Japan plans to revise the Self-Defense Forces Law this autumn so that force can be used to defend “countries with close relationships” facing a military attack, government sources said Saturday.
The legislative change will allow the use of force to be authorized as collective self-defense in such cases — even if Japan faces no direct military attack, the sources said.
Article 76 of the SDF law states that the prime minister can order the SDF to mobilize troops only when recognizing the need to defend Japan from direct military attack.
The countries designated as having close relationships with Japan will not be limited to the United States, either. They could also include Australia and the Philippines, for example, the sources said.
The government of Prime Minister Shinzo Abe is seeking to change the interpretation of the Constitution to legalize the use of collective self-defense, or coming to the aid of an ally under armed attack. In order to actually mobilize forces for collective self-defense, however, the government needs to revise the SDF law and expand the military’s responsibilities, sources said.

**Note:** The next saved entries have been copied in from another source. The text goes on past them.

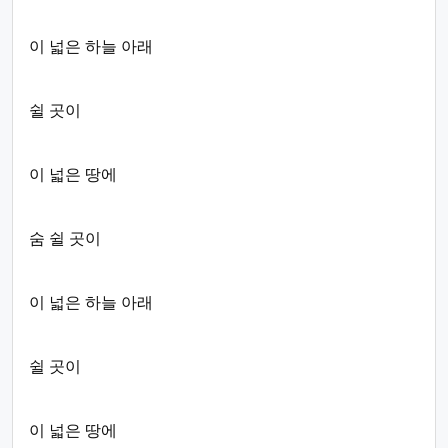
이 넓은 하늘 아래
쉴 곳이
이 넓은 땅에
숨 쉴 곳이
이 넓은 하늘 아래
쉴 곳이
이 넓은 땅에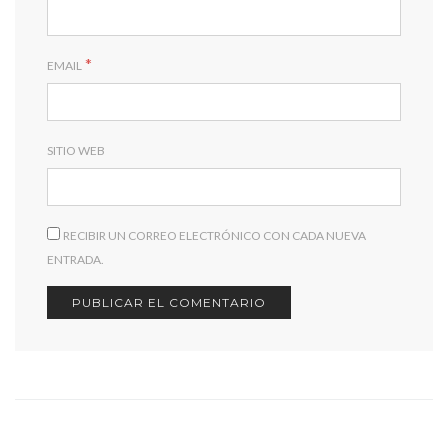
*
EMAIL
SITIO WEB
RECIBIR UN CORREO ELECTRÓNICO CON CADA NUEVA
ENTRADA.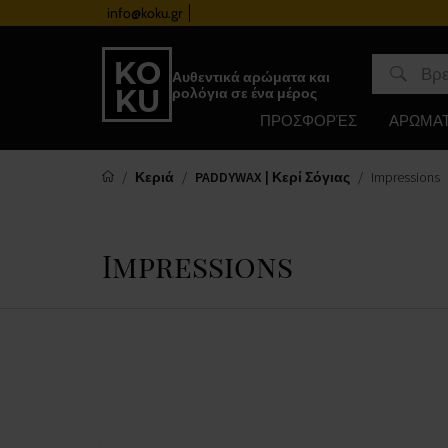
info@koku.gr
Πρόγραμμα επιβράβευσης
Αυθεντικά αρώματα και
ρολόγια σε ένα μέρος
ΠΡΟΣΦΟΡΈΣ
ΑΡΩΜΑ
Κεριά
PADDYWAX | Κερί Σόγιας
Impressions
Impressions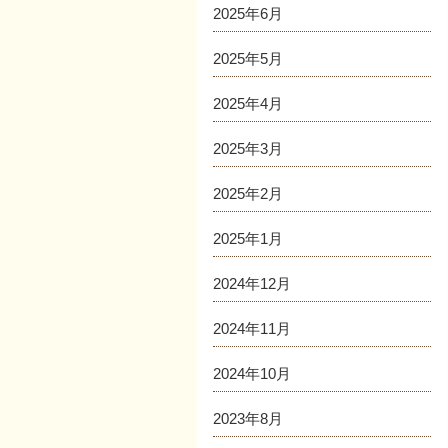
2025年6月
2025年5月
2025年4月
2025年3月
2025年2月
2025年1月
2024年12月
2024年11月
2024年10月
2023年8月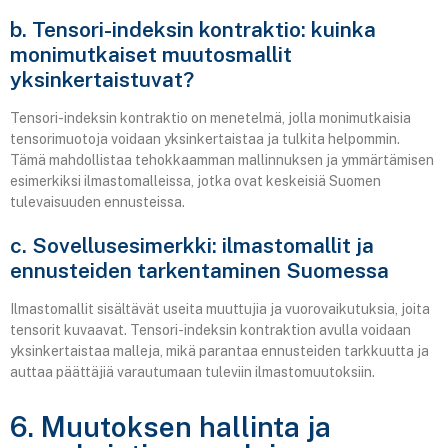
b. Tensori-indeksin kontraktio: kuinka
monimutkaiset muutosmallit
yksinkertaistuvat?
Tensori-indeksin kontraktio on menetelmä, jolla monimutkaisia
tensorimuotoja voidaan yksinkertaistaa ja tulkita helpommin.
Tämä mahdollistaa tehokkaamman mallinnuksen ja ymmärtämisen
esimerkiksi ilmastomalleissa, jotka ovat keskeisiä Suomen
tulevaisuuden ennusteissa.
c. Sovellusesimerkki: ilmastomallit ja
ennusteiden tarkentaminen Suomessa
Ilmastomallit sisältävät useita muuttujia ja vuorovaikutuksia, joita
tensorit kuvaavat. Tensori-indeksin kontraktion avulla voidaan
yksinkertaistaa malleja, mikä parantaa ennusteiden tarkkuutta ja
auttaa päättäjiä varautumaan tuleviin ilmastomuutoksiin.
6. Muutoksen hallinta ja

The changes to the SDF law would allow Japan to defend U.S. vessels on the high seas.
Under the proposal, the use of force under collective self-defense will be based on an order from the prime minister, who must get approval from the Cabinet. It also would require prior approval from the Diet, in principle, but that could come later in emergencies, the sources said.
The government is aiming to change the government’s interpretation of the supreme code at a Cabinet meeting after reaching a compromise with New Komeito, the smaller coalition partner of Abe’s ruling Liberal Democratic Party.